# Order Statistics – How to Show $P(X_k \le x) = P\{N(x) \ge k\}$

mathematical-statisticsorder-statisticsself-study

Suppose $$x_1 … x_n$$ are the order statistics of an iid sample from a continuous distribution $$F(x)$$. Show that $$P(X_k \le x) = P\{N(x) \ge k\}$$ where $$N(x)$$, the number of sample values less than x, is binomial with parameters $$n$$ and probability $$p = F(x)$$.

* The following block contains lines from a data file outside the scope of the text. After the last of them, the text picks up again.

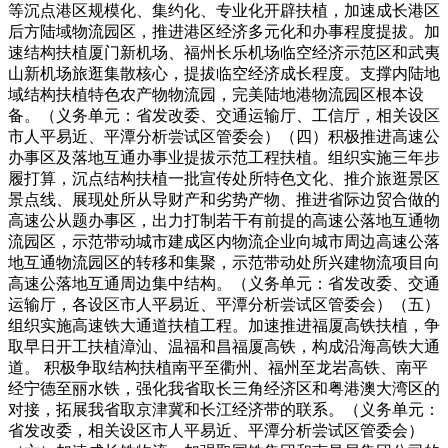
等沉点港区规模化、集约化、专业化开辟扶植，加速成长港区
后方陆域物流园区，推进港区经济多元化和办事程度提拔。加
速结构扶植厦门新机场、福州长乐机场临空经济示范区和武夷
山新机场旅逛集散核心，提拔临空经济成长程度。支撑内陆地
域结构扶植特色农产物物流园，完美陆地港物流园区根本设
备。（义务单元：省发改委、交通运输厅、工信厅，相关设区
市人平易近、平潭分析尝试区管委会）（四）积极推进高速公
办事区及落地互通办事业提拔示范工程扶植。组织实施三年步
履打算，沉点结构扶植一批宣传处所特色文化、推介旅逛景区
景点线、展现处所从导财产和劣势产物、推进省际边贸合做的
高速公从题办事区，出力打制若干有前提的高速公落地互通物
流园区，示范带动城市建成区内物流企业向城市周边高速公落
地互通物流园区的转移和集聚，示范带动处所兴建物流项目向
高速公落地互通周边集中结构。（义务单元：省发改委、交通
运输厅，各设区市人平易近、平潭分析尝试区管委会）（五）
组织实施高速铁大通道扶植工程。加速推进福厦高铁扶植，争
取早日开工扶植漳汕、温福和昌福厦高铁，构成沿海高铁大通
道。 积极争取结构扶植南平至衢州、福州至龙岩高铁、南平
经宁德至丽水铁，强化我省取长三角经济区和粤港澳大湾区的
对接，拓展我省取京津冀和长江经济带的联系。（义务单元：
省发改委，相关设区市人平易近、平潭分析尝试区管委会）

Given the statement looks (i believe it to be) like this:
$$P(X_k \le x) = \sum_{k=0}^n\binom{n}{k}F(x)^k(1-F(x))^{n-k}$$

However, I do not see how $$\sum_{k=0}^n\binom{n}{k}F(x)^k(1-F(x))^{n-k} = P\{N(x) \ge k\}$$

Use the Q above to show that the density of $$X_k$$ is
$$p(x) = \binom{n}{k}F(x)^{k-1}(1-F(x))^{n-k}f(x)$$ where $$f(x)$$ is the density from $$F(x)$$. Verify the density using the multinomial argument:

$$n!\epsilon^n\prod_ip_{\theta}(x_i)$$

which is a general heuristic to deal with order statistics from an iid sample from a continuous density $$p_{\theta}(x)$$.

Show that $$P(X_{(k)} \le x) = P(N(x) \ge k)$$

You can proof this by showing that the events on the left side and the right side $$X_{(k)} \le x \qquad \text{and} \qquad N(x) \ge k$$ are the same event.

There is however a tricky detail which is that they are not exactly the same event.

You have on the left side an inequality that is not strict (less than or equal) whereas on the right side you have a strict inequality with the definition of $$N(x)$$ being 'the number of sample values less than $$x$$'.

### Discrete distribution

For discrete distributions this difference in the events will result in the probabilities not being equal. Take for instance a sample of size one drawn from a Bernoulli distribution. Then $$P(X_{(1)} \leq 1) = 1 \qquad \text{and} \quad P(N(1) \geq 1) = 1-p$$

### Continuous distribution

To still make the proof for continuous probabilities, we could use as starting point one of the following alternative equations instead. These are made by replacing either the $$\leq$$ sign on the left by a $$<$$ sign, or the $$<$$ sign on the right by a $$\leq$$ sign such that the events are the same.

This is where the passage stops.